It’s the first day of your college life. Found your dorm room? Check. Found the dining hall? Check. Found the right credit card?
That could be the scenario at any college campus. For the past two decades, credit card issuers have been a part of every freshman’s experience as they vie for new customers they hope will carry their cards through their college years — and for decades beyond.
However, the new Credit Card Accountability, Responsibility and Disclosure Act may rain on this campus credit parade. Under the law, which largely takes effect in February 2010, card applicants under age 21 will be required to find a co-signer, pass a financial literacy course or verify income sufficient to cover any debts they charge up.
- Credit card pitfalls
- The Schumer Box
- Comparison shop
- Aim to be a deadbeat
For students that do qualify for cards, the downside is that may not pay off the card while they’re in school. Those that don’t will end up carrying not only student loan debt but also credit card debt when they graduate. And once they’re out of school, the expenses only mount.
“In my mind, the real potential for problems comes in the first two or three years starting out,” says Tamara Draut, vice president of policy and programs at Demos and author of “Strapped: Why America’s 20- and 30-Somethings Can’t Get Ahead.” “There’s a serious mismatch between earnings and cost. The credit card will be a lifeline. If you can’t ask parents for help and your car breaks down, that will go on the card. Those circumstances will add up. If you add clothing and dinners out, you’ll be in over your head. Reality alone is probably going to result in some debt.”
Credit card pitfalls
That’s the dilemma: You won’t be earning much money, you’ll have lots of expenses and you will likely have to put some things on a credit card just to survive. So how can you manage your credit card to minimize the damage?
“Late payment is the most common pitfall, and it’s one of the few areas where you can work with the credit card company,” says Draut. She recommends calling the credit card company to set the payment due date. You can arrange it for the time of month when you’re more likely to have money to pay the bill. “But paying late leads to trouble of all kinds,” Draut warns.
Every credit card company charges a late payment fee, and the average late fee is $24 for fixed- rate cards and $29 for variable-rate cards, according to an April 2009 survey by Bankrate. A late payment will also show up on your credit report, which might then trigger the interest rate increase “at any time for any reason,” which is in the fine print of most credit cards. That’s known as “universal default,” and although some credit card companies, such as Citi, are abandoning the practice, most still do it. If you’re late paying on any type of bill reported to credit bureaus, the card issuers may raise your credit card interest rate.
The Schumer Box
Every credit card shopper should become familiar with the Schumer Box, which every credit card offer must have. It’s written in legalese and barely understandable — and it’s usually found at the very bottom of the credit card Web site under “terms and conditions” — but there are many sources that explain what the terms and conditions mean.
For example, the section on variable rates contains different rates for purchases, balance transfers and cash advances. If you see “Default APR,” it means the credit card issuer practices universal default.
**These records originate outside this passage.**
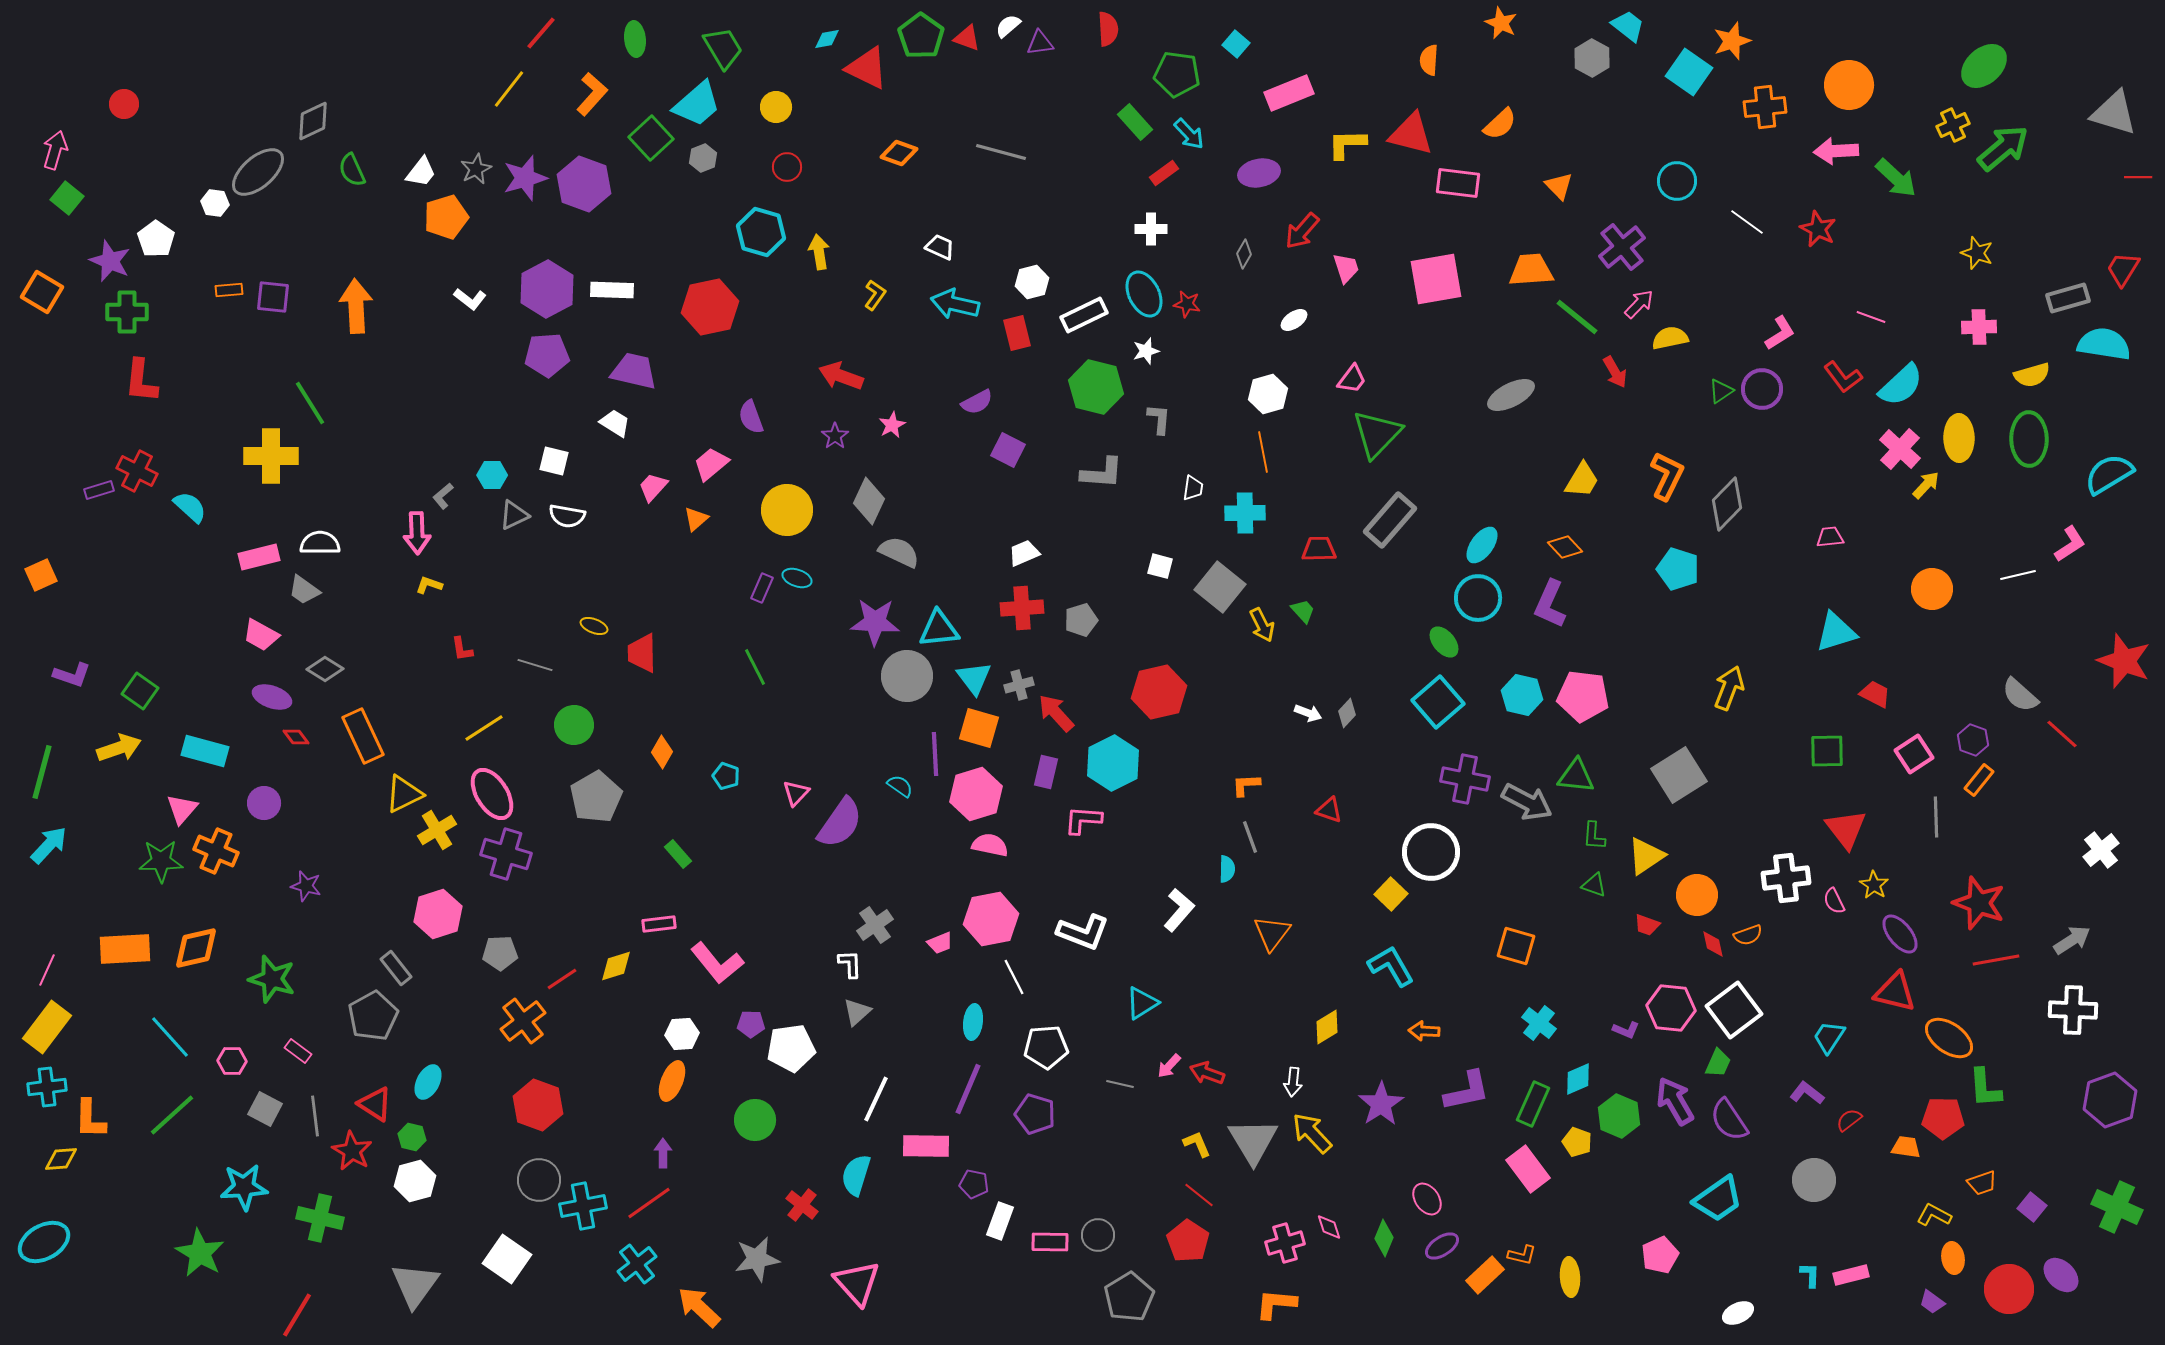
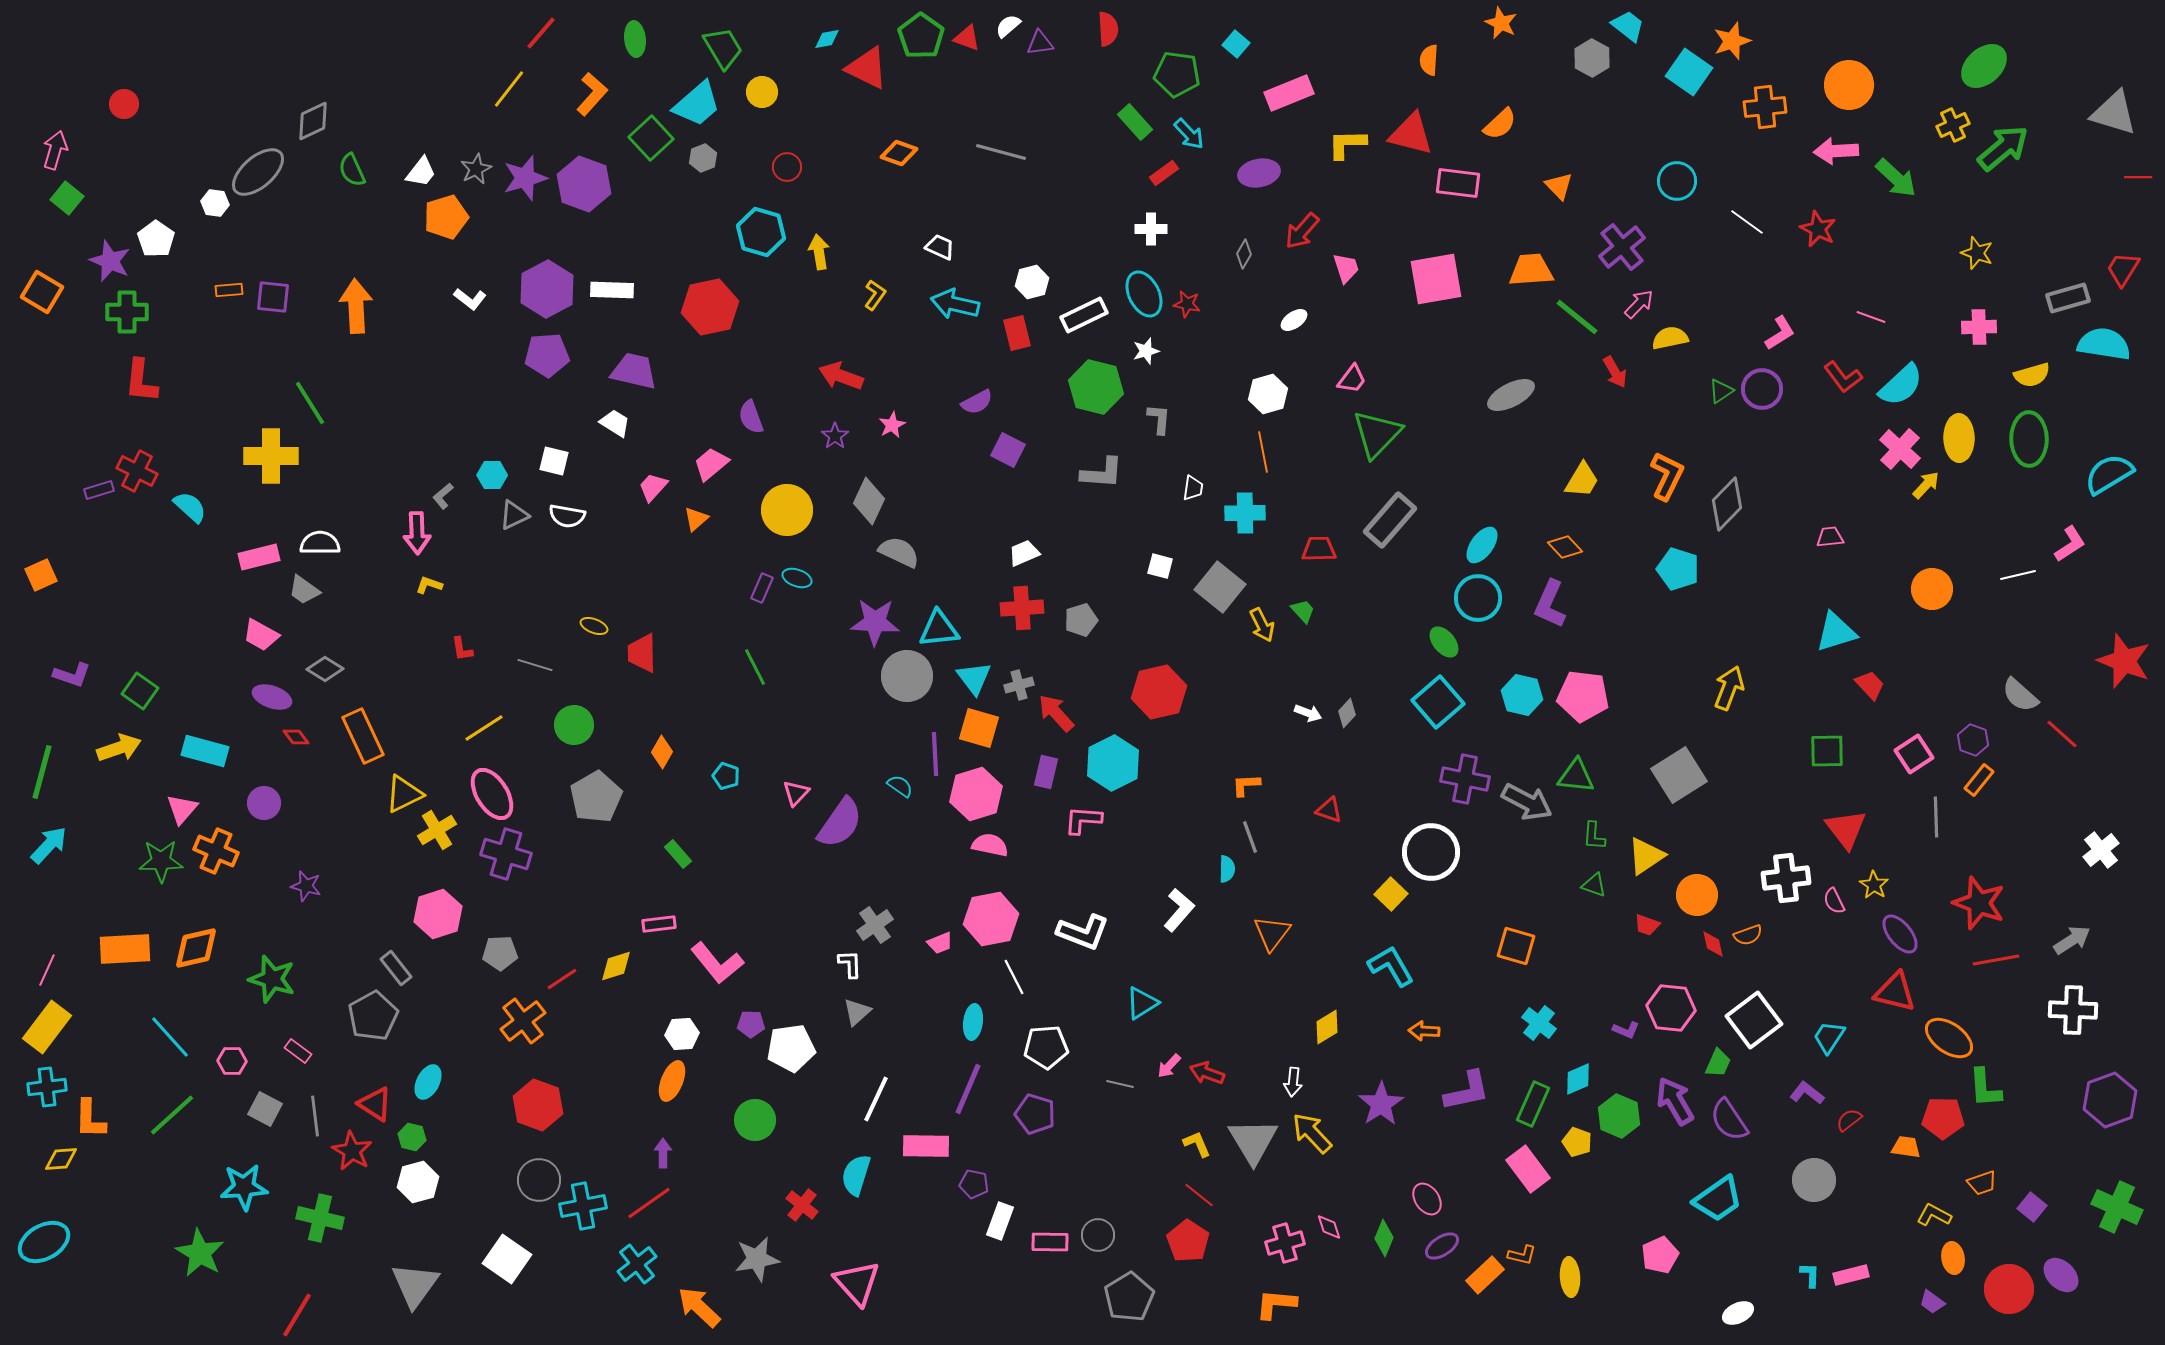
yellow circle at (776, 107): moved 14 px left, 15 px up
red trapezoid at (1875, 694): moved 5 px left, 9 px up; rotated 20 degrees clockwise
white square at (1734, 1010): moved 20 px right, 10 px down
white hexagon at (415, 1181): moved 3 px right, 1 px down
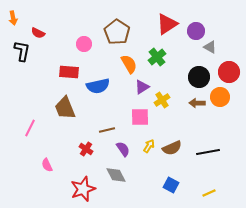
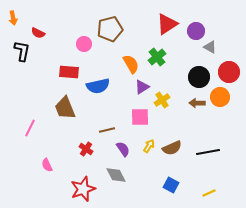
brown pentagon: moved 7 px left, 3 px up; rotated 25 degrees clockwise
orange semicircle: moved 2 px right
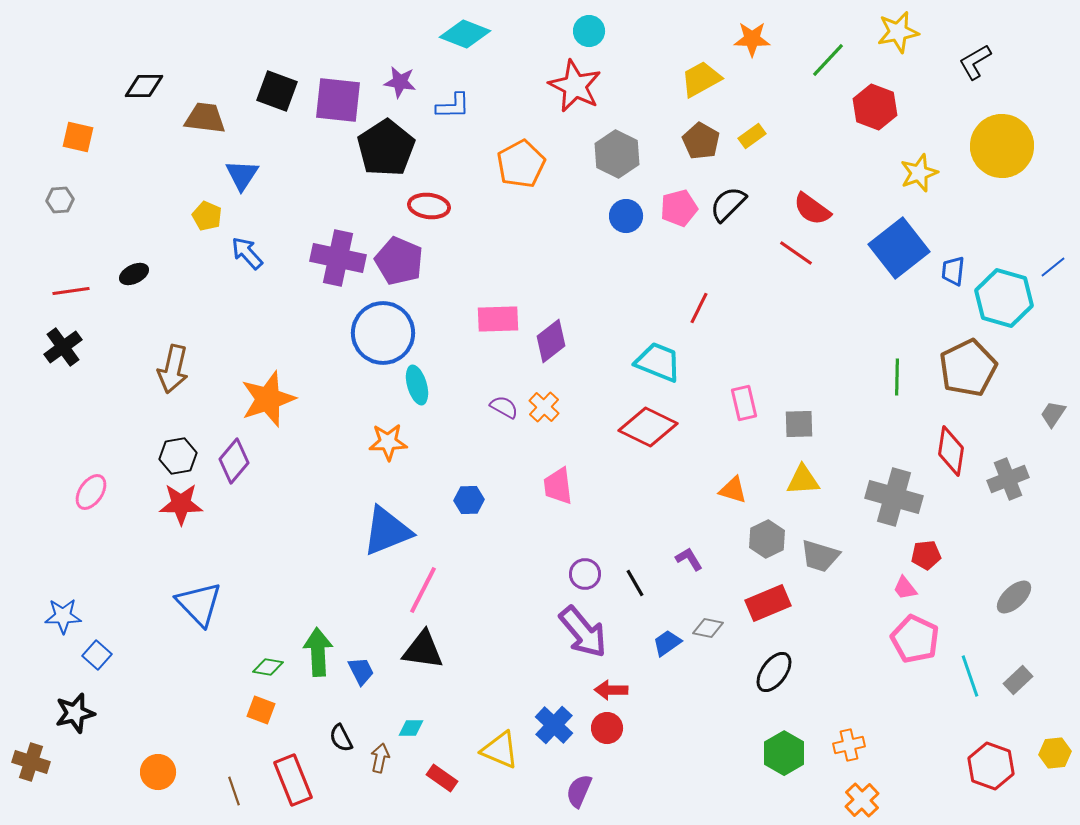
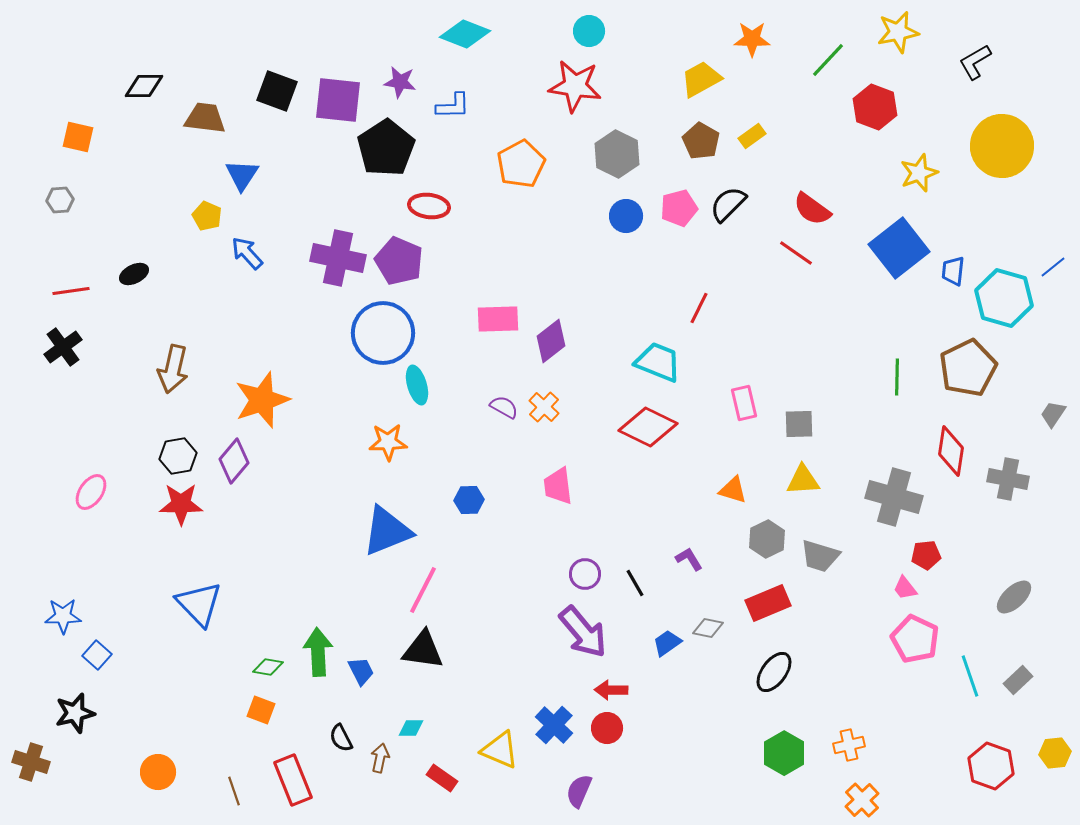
red star at (575, 86): rotated 18 degrees counterclockwise
orange star at (268, 399): moved 6 px left, 1 px down
gray cross at (1008, 479): rotated 33 degrees clockwise
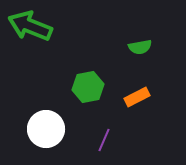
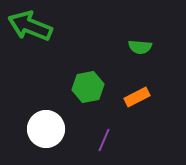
green semicircle: rotated 15 degrees clockwise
The “grace period” is the time between the purchase of an item and when interest on that purchase begins to accrue. The grace period on many terms and conditions is listed as 20 or 21 days, but it rarely explains that there is NO grace period if you carry a balance. Plain and simply, if you carry a balance, you begin paying interest on everything you buy at the purchase APR from the moment you buy that item until the balance is paid in full.
And then there are the fees: for late payment, for being over your credit limit, for cash advances, for balance transfers, for international transactions. The one fee that has disappeared on most cards is the annual fee. There is no need to pay a fee for the privilege of using a credit card.
Draut encourages people to comparison shop for cards, just as they would for anything they purchase. “Don’t be over-wowed by teaser rates,” she says. “Look at the real rate six months from now. All of the cards contain the same tricks and traps. There is a lot of competition for new cardholders, but as soon as you start carrying debt on that card, all of the offers are the same.”
To find the best credit card rates, use Bankrate.com’s rate comparison tool. It allows you to search for cards by low interest rate, no annual fee, secured, airline miles, rewards and student cards. Be aware that student credit cards carry higher interest rates, so if you qualify for a standard card, take it.
Another key to managing debt is to pay off the high interest loans, like credit cards, before lower-interest loans, like student loans. But be sure you keep up-to-date with all payments. Even if you can’t pay the balance in full, pay every month and pay on time.
While it may be a cliche, it is true: You must read the fine print before you sign up for a credit card and every month when you receive your statement. Credit card issuers often include changes to the terms and conditions in the monthly billing statements, so be sure that you read all of the “junk” that comes with the bill. It may save you money.
Aim to be a deadbeat
Ultimately, when it comes to credit cards, everyone should strive to be a “deadbeat.” Huh? Within the credit card industry, people who pay off their balance in full every month are known as “deadbeats” or “freeloaders,” because the credit card companies don’t make any interest or fees off these cardholders. They just use the credit card companies’ money, take the reward points, and pay off the bill. Who’d have thought when you graduated from college that your goal would be to become a credit card deadbeat?